Aos quinze anos, em 26 de março de 1724, Margaret casou-se com Robert Walpole, então com cerca de vinte e três anos e filho do poderoso Robert Walpole, o primeiro-ministro que dominava a política britânica da época. O noivo seria eventualmente conhecido como o 2.º Conde de Orford, e por meio desse casamento Margaret tornou-se condessa. O vínculo com uma das famílias mais influentes da Grã-Bretanha parecia promissor, mas a realidade cotidiana do matrimônio revelou-se bem diferente das expectativas.
O casamento foi marcado desde cedo por desentendimentos e atritos constantes. Margaret nunca chegou a uma relação harmoniosa com a família do marido, e os conflitos eram recorrentes. A incompatibilidade entre o casal levou Margaret a buscar afeto e companhia fora do lar conjugal. Em determinado momento, ela chegou a fugir para Florença acompanhada de seu amante, o reverendo Samuel Sturgis, do King's College, num escândalo que não passou despercebido nos círculos aristocráticos ingleses.
Outro amante documentado foi Emanuel de Nay, Conde de Richecourt, que adicionou mais uma camada de complexidade à vida sentimental da condessa. Essas relações extraconjugais eram comentadas abertamente nos diários e correspondências da época, em especial pelo cunhado de Margaret, o escritor e homem de letras Horace Walpole, que a observava com misto de fascínio e desaprovação. O único filho do casal, George, nasceu desse casamento conturbado, e após seu nascimento os cônjuges se separaram definitivamente.
Em 1746, segundo o próprio Horace Walpole, Margaret começou a viver com um novo amante, Sewallis Shirley, filho de Robert Shirley, 1.º Conde Ferres, e de Selina Finch.
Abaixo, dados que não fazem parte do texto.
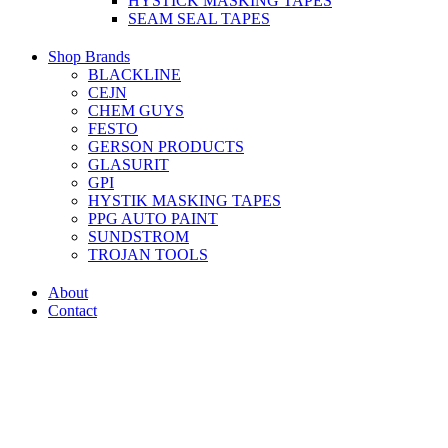
HYSTICK MASKING TAPES
SEAM SEAL TAPES
Shop Brands
BLACKLINE
CEJN
CHEM GUYS
FESTO
GERSON PRODUCTS
GLASURIT
GPI
HYSTIK MASKING TAPES
PPG AUTO PAINT
SUNDSTROM
TROJAN TOOLS
About
Contact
Shirley ocupava o cargo de tesoureiro da rainha Carlota de Meclemburgo-Strelitz, consorte do rei Jorge III do Reino Unido, o que o situava em posição de prestígio na corte britânica. A ligação entre os dois era pública e duradoura.
Em 2 de maio de 1751, Margaret foi reconhecida como 15.ª Baronesa Clinton, sucedendo Hugh Fortescue, 14.º Barão Clinton. Fortescue era neto de Margaret Clinton, filha mais velha de Theophilus Clinton, ou seja, irmã da avó paterna de Margaret Rolle. A pendência jurídica referente ao baronato, porém, só foi encerrada definitivamente em 1760, após anos de processos e deliberações heráldicas. O reconhecimento do título elevou Margaret à categoria de pária por direito próprio, uma das poucas mulheres da época a ostentar tamanha distinção no sistema feudal britânico.
Apenas três semanas depois de tornar-se baronesa, em 25 de maio de 1751, Margaret casou-se com Sewallis Shirley, oficializando uma relação que durava há anos. O segundo matrimônio, no entanto, tampouco foi feliz ou duradouro. Em junho de 1754, apenas três anos após a cerimônia, o casal se separou. Liberada de mais um vínculo conjugal mal-sucedido, Margaret retornou à Itália em 1755, refazendo o caminho que já havia trilhado em tempos de aventura romanesca.
A baronesa viveu seus últimos anos na península italiana, longe do frio e das intrigas de Londres. Entre seus laços afetivos estava a amizade com Selina Hastings, Condessa de Huntingdon, sobrinha de Sewallis Shirley, o que revela como os vínculos sociais e familiares da aristocracia britânica do século XVIII eram profundamente entrelaçados, independentemente de separações ou escândalos. Margaret Rolle, 15.ª Baronesa Clinton, faleceu em 13 de janeiro de 1781, na cidade de Pisa, com setenta e um anos de idade.
Seu filho George Walpole herdou o condado de Orford como 3.º Conde e também sucedeu à mãe no baronato Clinton como 16.º Barão Clinton. Contudo, George não se casou e não deixou filhos, de modo que o título se extinguiu com ele. A vida de Margaret Rolle é um retrato vívido das contradições da aristocracia georgiana: mulher de linhagem distinta que acumulou títulos e propriedades, mas que viveu à margem das convenções matrimoniais de sua época, buscando na Itália a liberdade que a Inglaterra dos Walpole não lhe oferecia.